With the use of patterns, solutions to specific problems get more available instead of just existing in the minds of experts.

4.2.1 Why patterns?

Typically a pattern describes several classes, components and details as well as the relationships among them and their responsibilities. All these elements together solve the problem at hand. This means that patterns identify and specify an abstraction on a higher level then single classes or components. If the names of patterns are carefully chosen they become part of a design language that is widespread. Patterns that have been established in the design language facilitate effective discussions of design problems and their solutions. The discussions get more effective since the need of explaining a solution to a particular problem in detail is no longer necessary. Instead a pattern name can be used and the way this pattern can be used in the architecture can be explained. Patterns are also a means of documenting software architectures. They can describe the vision the architect has in mind when designing a software system. This helps other to avoid violating this vision when extending or modifying the original architecture or code. If the architect documents that a part of an architecture is made according to a specific pattern others know how to extend and modify that pattern.
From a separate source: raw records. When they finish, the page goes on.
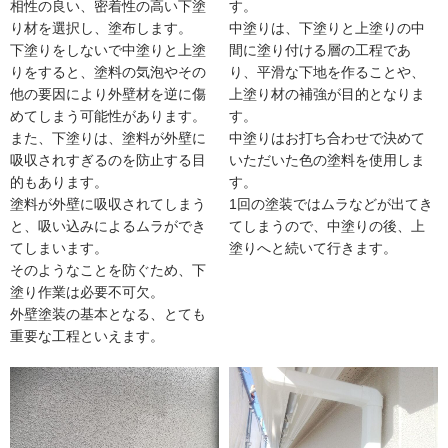
相性の良い、密着性の高い下塗
す。
り材を選択し、塗布します。
中塗りは、下塗りと上塗りの中
下塗りをしないで中塗りと上塗
間に塗り付ける層の工程であ
りをすると、塗料の気泡やその
り、平滑な下地を作ることや、
他の要因により外壁材を逆に傷
上塗り材の補強が目的となりま
めてしまう可能性があります。
す。
また、下塗りは、塗料が外壁に
中塗りはお打ち合わせで決めて
吸収されすぎるのを防止する目
いただいた色の塗料を使用しま
的もあります。
す。
塗料が外壁に吸収されてしまう
1回の塗装ではムラなどが出てき
と、吸い込みによるムラができ
てしまうので、中塗りの後、上
てしまいます。
塗りへと続いて行きます。
そのようなことを防ぐため、下
塗り作業は必要不可欠。
外壁塗装の基本となる、とても
重要な工程といえます。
Another benefit of using patterns is that they help building complex and various software

architectures. As already mentioned each pattern provides a predefined set of components, roles and relationships. It can be used to specify certain aspects of concrete software structures. This means that patterns can be used as building-blocks when constructing more complex systems. Using the kind of solutions that patterns bring both speeds up the development of the design and increase the quality of it. This doesn't say that individual patterns will in all cases be better than other solutions but patterns can at least then be used to help evaluate and assess design alternatives. One thing to keep in mind is that patterns specify the basic structure of the solution to a problem and not a fully detailed solution. In other words, patterns don't provide complete solutions but they help solve problems.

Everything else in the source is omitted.